Senior pharmacists have told Crikey they are appalled by the withdrawn invitation, which many see as a reflection of the Pharmacy Guild of Australia’s extreme sensitivity at a time when the community pharmacy agreement between the Federal Government and the Guild is up for renegotiation. You can read more of their comments at Croakey.

Menadue was informed of the withdrawn invitation in an email from Trevor Clarkin, national president of the Australian College of Pharmacy. The decision was made without consultation with the Queensland chapter president, Phillip Woods, who had extended the initial invitation to Menadue.

Woods, a lecturer at Griffith University, has subsequently resigned from the College, and some other members of the Queensland committee are also understood to have done so.

Menadue told Crikey that the withdrawn invitation reflected the power wielded by “bully boys” within pharmacy.

His email reply to Clarkin stated: “In 50 years of public life I have been engaged in debate and some controversy. But this is the first time in my whole public career that I have had an invitation to speak withdrawn.

“You say in your letter that I would not ‘necessarily contribute fresh material to the discussion’ with my speech in Brisbane. That is not so. In the advertisement for my address which is still on your website you say ‘Special guest speaker, Mr John Menadue AO, will be addressing the central issue of the need for systemic reform of Australia’s health sector’. The advertisement sets out the five issues that I would cover with pharmacy as the fifth issue. The advertisement also said ‘Queensland’s must not miss event!’.

“I thought my address to the Pharmacy Congress had been well-received even if it did not attract unanimous agreement. Could you please advise me of the real reason for the withdrawal of the invitation.”

Menadue has not had a response.

Many assume the Guild, which has a history of muscling individuals and organisations that speak out publicly against its members’ perceived interests, had some role in the decision, whether directly or indirectly.

The Guild’s president, Kos Sclavos, said he had not known of the issue until being told of it by Crikey.

The College of Pharmacy has not returned my calls, but Clarkin is closely connected with the Guild, being general manager of Gold Cross Products and Services Pty Ltd, a fully-owned subsidiary of the Pharmacy Guild of Australia, which provides Guild members with products and services, and provides an income-stream to the Guild.

The Guild prides itself on its political nous and ability to achieve wins for its members behind closed doors without resorting to the headlines-generating campaigns of rival organisations such as the Australian Medical Association.

So it seems this incident is both a cock-up – Menadue is no retiring featherweight, and is not the type to take such a knockback quietly – and what happens when a professional culture of censorship and self-censorship develops. It’s almost impossible to get a pharmacist to put on the public record what they really think of the Guild but express vehemently in private.
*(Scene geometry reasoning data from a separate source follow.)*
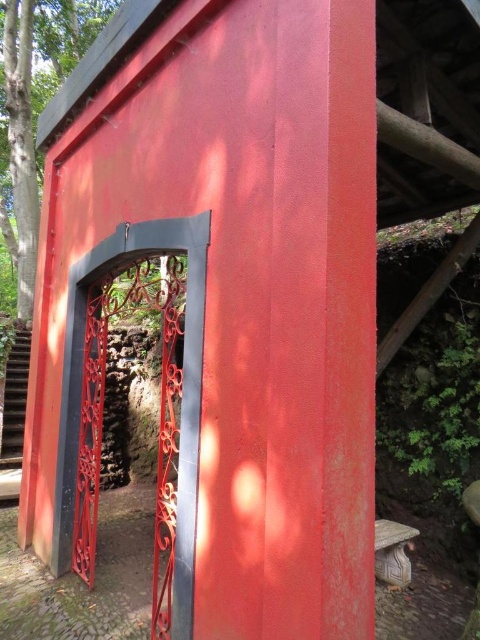 Question: Which is farther from the carved stone stool at lower right?

Choices:
 (A) green leafy tree at upper left
 (B) wrought iron gate at center

Answer: (A)

Question: Which point is closer to the camera?

Choices:
 (A) green leafy tree at upper left
 (B) carved stone stool at lower right

Answer: (B)

Question: Which object is positioned farthest from the wrought iron gate at center?

Choices:
 (A) green leafy tree at upper left
 (B) carved stone stool at lower right

Answer: (A)

Question: Does wrought iron gate at center have a greater width compared to green leafy tree at upper left?

Choices:
 (A) yes
 (B) no

Answer: (B)

Question: Considering the relative positions of wrought iron gate at center and green leafy tree at upper left in the image provided, where is wrought iron gate at center located with respect to green leafy tree at upper left?

Choices:
 (A) below
 (B) above

Answer: (A)

Question: Is green leafy tree at upper left above carved stone stool at lower right?

Choices:
 (A) yes
 (B) no

Answer: (A) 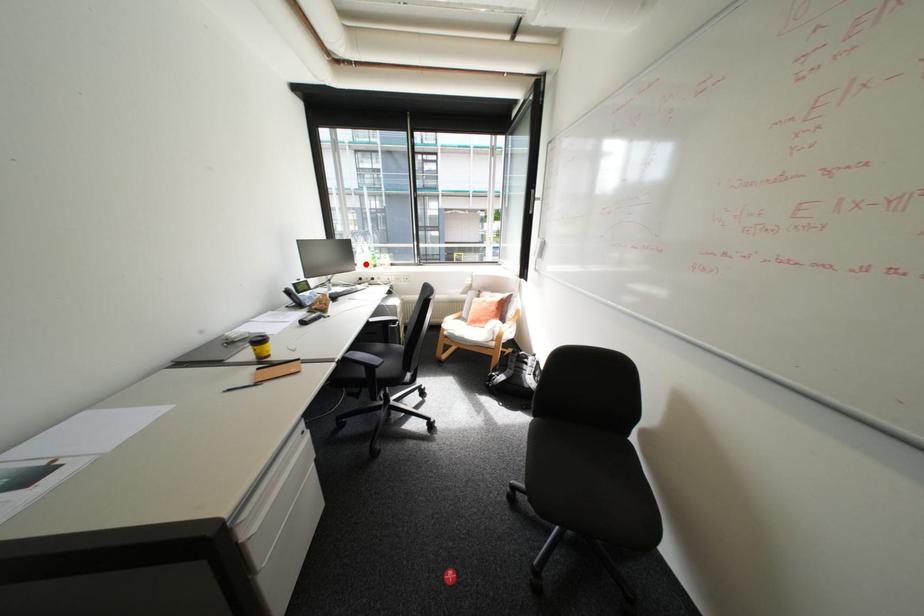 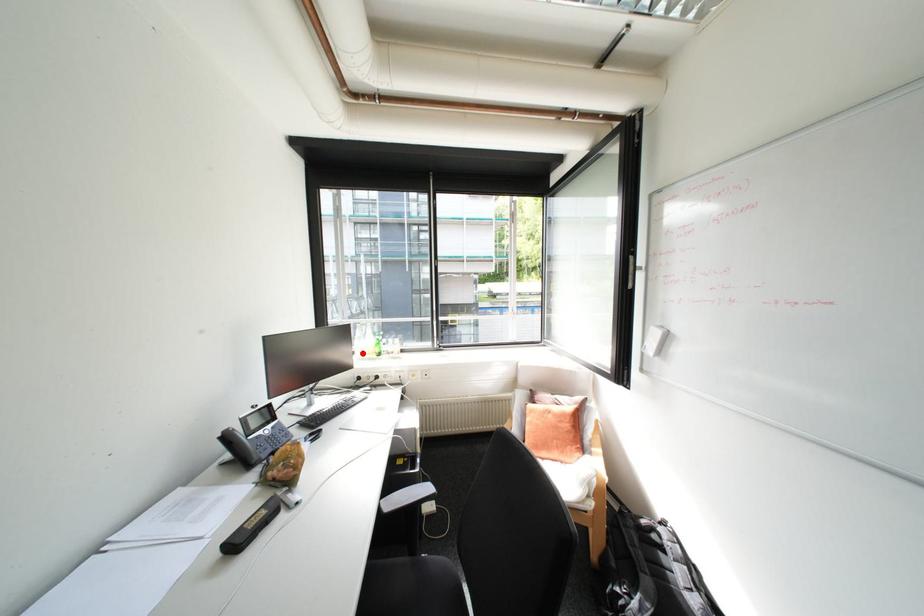 I am providing you with two images of the same scene from different viewpoints. A red point is marked on the first image and another point is marked on the second image. Does the point marked in image1 correspond to the same location as the one in image2?

Yes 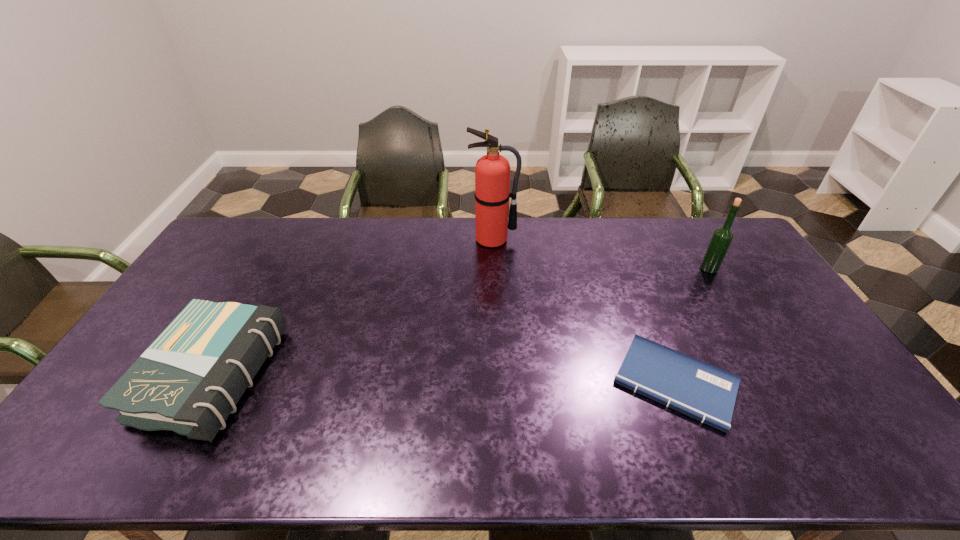 Locate an element on the screen. The width and height of the screenshot is (960, 540). the tallest object is located at coordinates (492, 171).

Identify the location of the farthest object. This screenshot has width=960, height=540. (492, 171).

Image resolution: width=960 pixels, height=540 pixels. Identify the location of the second farthest object. (722, 237).

Identify the location of the rightmost object. (722, 237).

At what (x,y) coordinates should I click in order to perform the action: click on the taller paperback book. Please return your answer as a coordinate pair (x, y). Looking at the image, I should click on [x=189, y=380].

I want to click on the leftmost object, so click(x=189, y=380).

This screenshot has width=960, height=540. Identify the location of the shortest object. (707, 393).

The height and width of the screenshot is (540, 960). I want to click on the shorter paperback book, so click(x=707, y=393).

Where is `free spot located 0.390m at the nozzle of the tallest object`? free spot located 0.390m at the nozzle of the tallest object is located at coordinates (496, 328).

Find the location of a particular element. The height and width of the screenshot is (540, 960). vacant region located 0.240m on the back of the third nearest object is located at coordinates (683, 225). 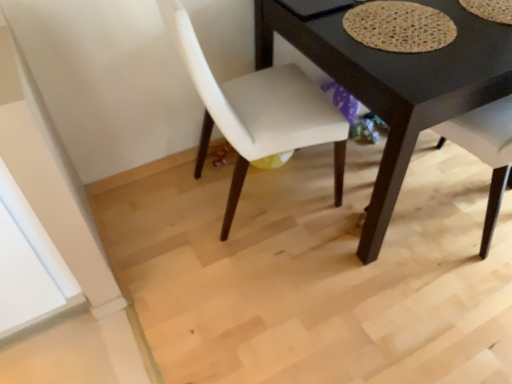 This screenshot has width=512, height=384. Identify the location of unoccupied area in front of black matte table at center. (366, 301). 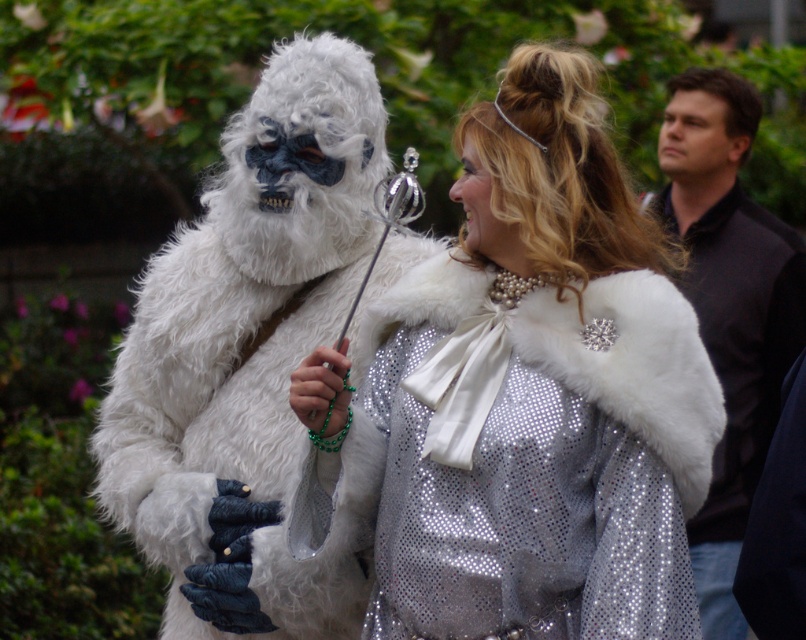 Question: Does white furry coat at center have a greater width compared to dark brown shirt at right?

Choices:
 (A) no
 (B) yes

Answer: (B)

Question: Observing the image, what is the correct spatial positioning of shiny silver cape at center in reference to white furry coat at center?

Choices:
 (A) below
 (B) above

Answer: (A)

Question: Considering the real-world distances, which object is closest to the white furry coat at center?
Some of Menadue’s lines to the Sydney conference have suddenly taken on an extra resonance: “The history of protection in Australia is that protected sectors are very vulnerable and risk not fully appreciating their vulnerability until it is too late. Why is it that so much effort goes into political lobbying in Canberra and comparatively little effort into utilising more effectively the enormous professional talents within pharmacy? It seems inevitable that the highly protected pharmacy sector is going to face major changes. The lesson of protection in Australia is that if you want to have a seat at the table when protection is being reduced, you must accept the need to change.”


Visit our health blog, Croakey.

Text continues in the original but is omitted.